What is being asked: Check every line of the data below for the word "Avis". Copy the ones that have it.

* * * * *

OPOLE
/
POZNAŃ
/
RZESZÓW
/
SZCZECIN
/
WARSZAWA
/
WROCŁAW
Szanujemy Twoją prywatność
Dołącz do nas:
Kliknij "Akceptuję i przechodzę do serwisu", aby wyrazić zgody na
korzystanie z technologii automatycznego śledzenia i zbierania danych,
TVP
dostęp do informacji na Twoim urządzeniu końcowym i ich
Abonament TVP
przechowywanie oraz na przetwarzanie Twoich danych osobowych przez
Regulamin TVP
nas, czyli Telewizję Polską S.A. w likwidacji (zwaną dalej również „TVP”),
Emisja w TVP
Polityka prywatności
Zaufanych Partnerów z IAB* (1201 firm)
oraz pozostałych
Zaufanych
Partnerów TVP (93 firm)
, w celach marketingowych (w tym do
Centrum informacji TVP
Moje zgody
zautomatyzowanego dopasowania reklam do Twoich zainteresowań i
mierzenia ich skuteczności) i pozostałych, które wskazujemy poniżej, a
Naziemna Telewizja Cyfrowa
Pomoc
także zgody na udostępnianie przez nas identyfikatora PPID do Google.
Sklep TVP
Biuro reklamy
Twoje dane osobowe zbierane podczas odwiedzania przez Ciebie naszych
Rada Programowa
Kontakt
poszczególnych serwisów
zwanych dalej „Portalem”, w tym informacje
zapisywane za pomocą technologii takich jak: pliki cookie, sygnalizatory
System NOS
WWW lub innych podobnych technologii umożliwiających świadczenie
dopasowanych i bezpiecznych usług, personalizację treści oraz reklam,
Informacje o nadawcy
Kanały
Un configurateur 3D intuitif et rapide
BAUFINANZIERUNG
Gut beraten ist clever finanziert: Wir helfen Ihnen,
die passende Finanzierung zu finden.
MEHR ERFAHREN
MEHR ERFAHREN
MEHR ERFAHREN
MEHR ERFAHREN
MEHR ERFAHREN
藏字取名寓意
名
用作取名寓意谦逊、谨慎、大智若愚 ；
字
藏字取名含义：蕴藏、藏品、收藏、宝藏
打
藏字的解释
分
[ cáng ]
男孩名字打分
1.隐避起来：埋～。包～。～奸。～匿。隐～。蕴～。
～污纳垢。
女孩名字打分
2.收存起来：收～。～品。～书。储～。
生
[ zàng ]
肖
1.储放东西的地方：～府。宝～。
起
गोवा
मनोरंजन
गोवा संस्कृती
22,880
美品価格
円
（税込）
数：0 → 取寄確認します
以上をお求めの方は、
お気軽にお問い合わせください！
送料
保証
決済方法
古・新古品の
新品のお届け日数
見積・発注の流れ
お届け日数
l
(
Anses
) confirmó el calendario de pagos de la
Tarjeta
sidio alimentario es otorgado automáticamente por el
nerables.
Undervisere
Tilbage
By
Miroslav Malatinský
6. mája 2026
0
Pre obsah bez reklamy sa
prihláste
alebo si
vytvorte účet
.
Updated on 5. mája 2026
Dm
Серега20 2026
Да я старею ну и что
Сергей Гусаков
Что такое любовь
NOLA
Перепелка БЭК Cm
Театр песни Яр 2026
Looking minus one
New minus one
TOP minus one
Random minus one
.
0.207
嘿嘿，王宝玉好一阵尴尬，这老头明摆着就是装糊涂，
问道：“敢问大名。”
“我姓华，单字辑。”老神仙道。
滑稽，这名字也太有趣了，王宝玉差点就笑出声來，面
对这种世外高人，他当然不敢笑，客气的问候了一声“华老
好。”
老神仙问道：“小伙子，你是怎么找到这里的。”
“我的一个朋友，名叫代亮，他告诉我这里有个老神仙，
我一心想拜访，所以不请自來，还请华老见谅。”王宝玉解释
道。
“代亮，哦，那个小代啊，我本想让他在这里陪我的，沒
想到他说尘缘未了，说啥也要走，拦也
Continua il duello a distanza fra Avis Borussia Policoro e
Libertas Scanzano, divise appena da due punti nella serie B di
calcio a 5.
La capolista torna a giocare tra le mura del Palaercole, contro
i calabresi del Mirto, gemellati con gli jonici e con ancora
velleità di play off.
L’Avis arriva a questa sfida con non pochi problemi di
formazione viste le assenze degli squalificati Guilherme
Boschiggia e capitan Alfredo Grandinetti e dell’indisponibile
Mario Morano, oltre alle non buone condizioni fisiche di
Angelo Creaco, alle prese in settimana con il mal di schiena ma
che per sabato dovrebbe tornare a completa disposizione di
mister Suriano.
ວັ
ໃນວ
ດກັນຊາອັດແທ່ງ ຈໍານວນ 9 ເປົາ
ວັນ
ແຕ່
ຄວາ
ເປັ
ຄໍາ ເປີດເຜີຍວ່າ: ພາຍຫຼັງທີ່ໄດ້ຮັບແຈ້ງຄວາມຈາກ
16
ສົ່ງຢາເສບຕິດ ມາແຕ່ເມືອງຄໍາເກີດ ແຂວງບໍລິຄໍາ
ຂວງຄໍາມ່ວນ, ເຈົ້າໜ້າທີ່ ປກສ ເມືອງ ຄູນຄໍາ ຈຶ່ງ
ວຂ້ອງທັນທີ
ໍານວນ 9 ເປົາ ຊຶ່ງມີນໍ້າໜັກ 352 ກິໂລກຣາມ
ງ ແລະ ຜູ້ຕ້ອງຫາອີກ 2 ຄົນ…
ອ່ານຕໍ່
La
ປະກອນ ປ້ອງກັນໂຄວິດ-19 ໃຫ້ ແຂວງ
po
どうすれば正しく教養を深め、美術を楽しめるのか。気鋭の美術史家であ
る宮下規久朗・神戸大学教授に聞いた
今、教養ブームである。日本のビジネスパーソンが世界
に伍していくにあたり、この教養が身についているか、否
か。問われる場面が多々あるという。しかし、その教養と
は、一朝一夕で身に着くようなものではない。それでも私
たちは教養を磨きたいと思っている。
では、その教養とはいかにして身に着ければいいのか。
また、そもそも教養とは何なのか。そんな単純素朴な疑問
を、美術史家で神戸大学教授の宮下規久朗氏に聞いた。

* * * * *

Task solution:
Continua il duello a distanza fra Avis Borussia Policoro e
L’Avis arriva a questa sfida con non pochi problemi di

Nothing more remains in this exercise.